In a rural area of the central Gaza Strip, Eyad Najjar plucks organic carrots from the sandy soil of his tiny farm. Najjar no longer uses fertilizers or pesticides for his plot, which also grows tomatoes, parsley, rocket, lettuce and spinach. Instead, a fishpond on the field's far edge delivers water rich in nutrients via drip irrigation.
Smiling, Najjar squeezes an almost-ripe fruit hanging from the branch of a lemon tree. "The onions and lemons are bigger and better," he says.
But Najjar is not part of a hip, green revolution. In Gaza, organic agriculture has grown out of a concern for safe supplies of food. When Hamas took control in 2007, Israel imposed a crippling blockade. Not only were a number of foods blocked from entering, but stocks of pesticides and fertilisers also dried up. Israeli officials have said militants can use agricultural chemicals to make rockets.
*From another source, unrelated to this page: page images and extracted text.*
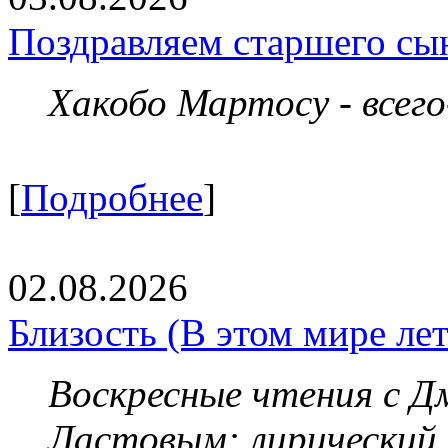
Поздравляем старшего сы
Хакобо Мартосу - всег
[
Подробнее
]
02.08.2026
Близость (В этом мире летя
Воскресные чтения с 
Ластовым:
лирический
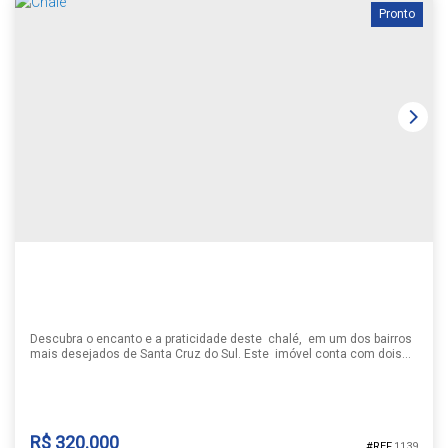
Pronto
Descubra o encanto e a praticidade deste chalé, em um dos bairros
mais desejados de Santa Cruz do Sul. Este imóvel conta com dois
dormitórios espaçosos, incluindo uma suíte privativa, oferece dois
banheiros , cozinha , permanece alguns móveis,localizado no bairro
Universitário, próximo a importantes pontos da cidade. Não perca a
oportunidade de conhecer de perto este chalé ,...
R$
320.000
1139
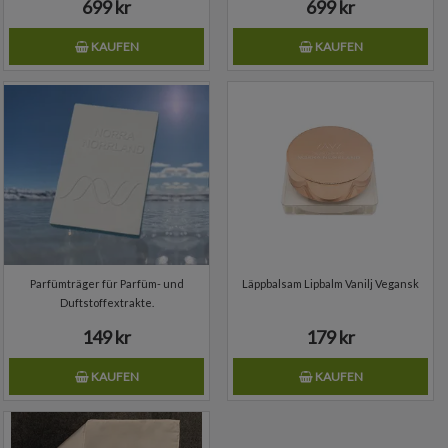
699 kr
699 kr
KAUFEN
KAUFEN
Parfümträger für Parfüm- und
Läppbalsam Lipbalm Vanilj Vegansk
Duftstoffextrakte.
149 kr
179 kr
KAUFEN
KAUFEN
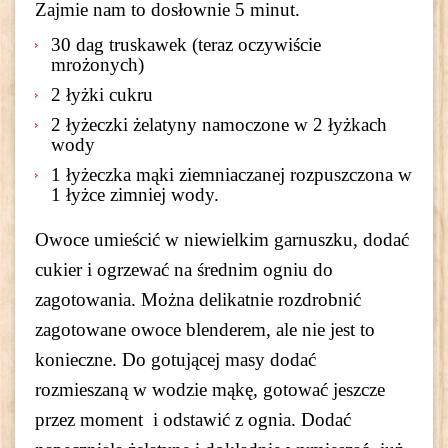
Zajmie nam to dosłownie 5 minut.
30 dag truskawek (teraz oczywiście
mrożonych)
2 łyżki cukru
2 łyżeczki żelatyny namoczone w 2 łyżkach
wody
1 łyżeczka mąki ziemniaczanej rozpuszczona w
1 łyżce zimniej wody.
Owoce umieścić w niewielkim garnuszku, dodać
cukier i ogrzewać na średnim ogniu do
zagotowania. Można delikatnie rozdrobnić
zagotowane owoce blenderem, ale nie jest to
konieczne. Do gotującej masy dodać
rozmieszaną w wodzie mąkę, gotować jeszcze
przez moment i odstawić z ognia. Dodać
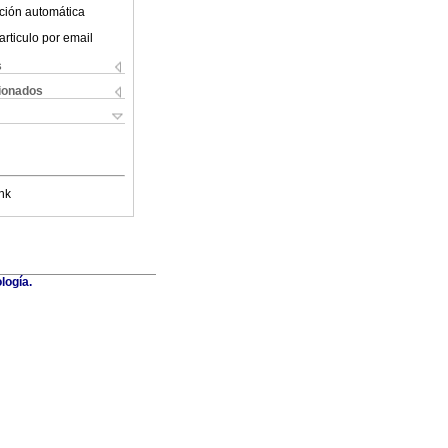
ción automática
articulo por email
s
cionados
nk
logía.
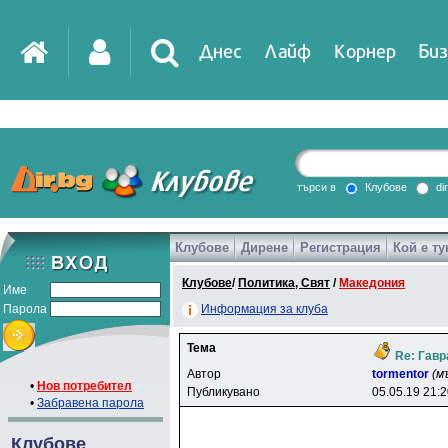
Днес
Лайф
Корнер
Биз
IT
DirTV
Impressio
търси в
Клубове
di
Клубове
Дирене
Регистрация
Кой е ту
Games
Клубове
/
Политика, Свят
/
Македония
Име
Парола
Информация за клуба
Тема
Re: Гавр
Автор
tormentor
(м
•
Нов потребител
Публикувано
05.05.19 21:
•
Забравена парола
Клубове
Food insecurity among Gaza's 1.6 million people rose, and 80% became reliant on food aid, according to the Word Food Programme. Najjar was one of them.
"The rule of thumb back then was that humanitarian items were let in, and if it was for economic development it was not," says Sari Bashi, director of Gisha, an Israeli rights organisation. "But agricultural goods have both humanitarian and economic elements."